**About this task**: How do the lines below between the ones holding "Para este año, el gobierno prevé transferir" and "naše a mají", inclusive, read? Give them again exactly, with no other lines.
Top of Information supplied
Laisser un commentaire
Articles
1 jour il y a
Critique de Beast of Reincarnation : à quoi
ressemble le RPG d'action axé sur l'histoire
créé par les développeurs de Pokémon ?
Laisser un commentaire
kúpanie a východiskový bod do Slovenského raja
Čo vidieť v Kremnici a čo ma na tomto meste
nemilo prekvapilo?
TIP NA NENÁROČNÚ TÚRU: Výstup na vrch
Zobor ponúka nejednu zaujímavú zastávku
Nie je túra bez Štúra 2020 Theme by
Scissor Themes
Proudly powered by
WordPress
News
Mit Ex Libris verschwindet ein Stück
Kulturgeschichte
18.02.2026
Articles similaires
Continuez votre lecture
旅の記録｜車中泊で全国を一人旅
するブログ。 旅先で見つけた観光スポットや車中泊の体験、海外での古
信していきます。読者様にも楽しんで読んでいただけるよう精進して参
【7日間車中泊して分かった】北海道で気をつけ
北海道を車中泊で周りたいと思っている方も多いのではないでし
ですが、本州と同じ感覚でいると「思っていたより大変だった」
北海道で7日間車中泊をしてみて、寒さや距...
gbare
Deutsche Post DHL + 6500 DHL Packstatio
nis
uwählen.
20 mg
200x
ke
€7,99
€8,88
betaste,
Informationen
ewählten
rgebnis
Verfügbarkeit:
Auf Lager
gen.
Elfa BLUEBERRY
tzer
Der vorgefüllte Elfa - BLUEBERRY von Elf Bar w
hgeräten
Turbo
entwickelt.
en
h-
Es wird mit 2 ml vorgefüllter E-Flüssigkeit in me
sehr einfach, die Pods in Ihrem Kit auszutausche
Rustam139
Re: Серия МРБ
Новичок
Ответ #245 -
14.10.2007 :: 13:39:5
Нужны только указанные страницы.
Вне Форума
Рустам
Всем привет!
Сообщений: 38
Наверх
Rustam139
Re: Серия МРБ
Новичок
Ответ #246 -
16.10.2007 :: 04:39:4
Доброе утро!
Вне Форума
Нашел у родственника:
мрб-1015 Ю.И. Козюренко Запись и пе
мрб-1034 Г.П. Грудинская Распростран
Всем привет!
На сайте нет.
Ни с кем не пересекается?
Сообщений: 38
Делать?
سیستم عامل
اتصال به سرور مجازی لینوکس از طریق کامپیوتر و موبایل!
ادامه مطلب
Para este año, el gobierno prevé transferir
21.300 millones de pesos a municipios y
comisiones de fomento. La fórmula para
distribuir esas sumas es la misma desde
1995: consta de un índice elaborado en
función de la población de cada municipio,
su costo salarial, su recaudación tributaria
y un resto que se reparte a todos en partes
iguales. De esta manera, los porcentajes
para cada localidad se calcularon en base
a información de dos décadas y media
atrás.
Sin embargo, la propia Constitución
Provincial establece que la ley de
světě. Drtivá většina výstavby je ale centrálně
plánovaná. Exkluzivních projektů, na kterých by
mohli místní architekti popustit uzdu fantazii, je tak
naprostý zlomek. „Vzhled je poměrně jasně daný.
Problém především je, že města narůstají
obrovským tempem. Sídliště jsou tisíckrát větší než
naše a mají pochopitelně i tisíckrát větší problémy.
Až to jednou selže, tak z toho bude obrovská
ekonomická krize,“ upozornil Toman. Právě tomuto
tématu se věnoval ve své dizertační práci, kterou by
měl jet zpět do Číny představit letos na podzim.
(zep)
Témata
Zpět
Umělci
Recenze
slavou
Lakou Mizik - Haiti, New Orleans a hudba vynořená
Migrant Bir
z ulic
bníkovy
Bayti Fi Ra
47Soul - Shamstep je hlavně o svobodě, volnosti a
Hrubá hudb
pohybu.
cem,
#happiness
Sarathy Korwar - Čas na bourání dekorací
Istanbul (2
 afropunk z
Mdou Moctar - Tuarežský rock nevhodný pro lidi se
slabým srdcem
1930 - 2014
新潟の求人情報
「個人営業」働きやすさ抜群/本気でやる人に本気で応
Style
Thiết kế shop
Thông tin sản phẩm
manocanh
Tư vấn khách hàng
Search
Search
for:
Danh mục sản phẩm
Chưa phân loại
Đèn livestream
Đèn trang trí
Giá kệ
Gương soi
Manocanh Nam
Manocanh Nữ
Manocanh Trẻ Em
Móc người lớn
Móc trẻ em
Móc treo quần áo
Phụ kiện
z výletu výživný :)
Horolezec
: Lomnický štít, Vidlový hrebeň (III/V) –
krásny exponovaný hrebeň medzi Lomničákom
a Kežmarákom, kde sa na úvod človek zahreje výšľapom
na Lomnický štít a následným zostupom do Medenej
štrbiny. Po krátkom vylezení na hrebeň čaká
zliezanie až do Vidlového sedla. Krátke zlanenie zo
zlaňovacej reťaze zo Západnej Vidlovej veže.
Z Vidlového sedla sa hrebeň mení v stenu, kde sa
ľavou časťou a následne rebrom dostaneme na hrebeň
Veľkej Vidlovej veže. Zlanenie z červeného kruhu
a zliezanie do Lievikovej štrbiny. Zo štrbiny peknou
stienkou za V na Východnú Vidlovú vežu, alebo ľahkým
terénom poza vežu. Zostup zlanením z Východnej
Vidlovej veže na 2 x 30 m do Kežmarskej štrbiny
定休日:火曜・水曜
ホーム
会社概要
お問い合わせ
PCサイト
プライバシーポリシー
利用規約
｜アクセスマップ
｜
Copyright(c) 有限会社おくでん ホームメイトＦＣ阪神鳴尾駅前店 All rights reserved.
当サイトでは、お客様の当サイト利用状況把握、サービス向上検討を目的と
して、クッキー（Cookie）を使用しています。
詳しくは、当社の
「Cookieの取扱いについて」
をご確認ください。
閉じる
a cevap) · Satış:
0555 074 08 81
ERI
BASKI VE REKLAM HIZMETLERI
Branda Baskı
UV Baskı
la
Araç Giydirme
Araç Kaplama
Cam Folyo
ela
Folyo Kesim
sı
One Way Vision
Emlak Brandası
Bottom of Information supplied
**Task output**:
Para este año, el gobierno prevé transferir
21.300 millones de pesos a municipios y
comisiones de fomento. La fórmula para
distribuir esas sumas es la misma desde
1995: consta de un índice elaborado en
función de la población de cada municipio,
su costo salarial, su recaudación tributaria
y un resto que se reparte a todos en partes
iguales. De esta manera, los porcentajes
para cada localidad se calcularon en base
a información de dos décadas y media
atrás.
Sin embargo, la propia Constitución
Provincial establece que la ley de
světě. Drtivá většina výstavby je ale centrálně
plánovaná. Exkluzivních projektů, na kterých by
mohli místní architekti popustit uzdu fantazii, je tak
naprostý zlomek. „Vzhled je poměrně jasně daný.
Problém především je, že města narůstají
obrovským tempem. Sídliště jsou tisíckrát větší než
naše a mají pochopitelně i tisíckrát větší problémy.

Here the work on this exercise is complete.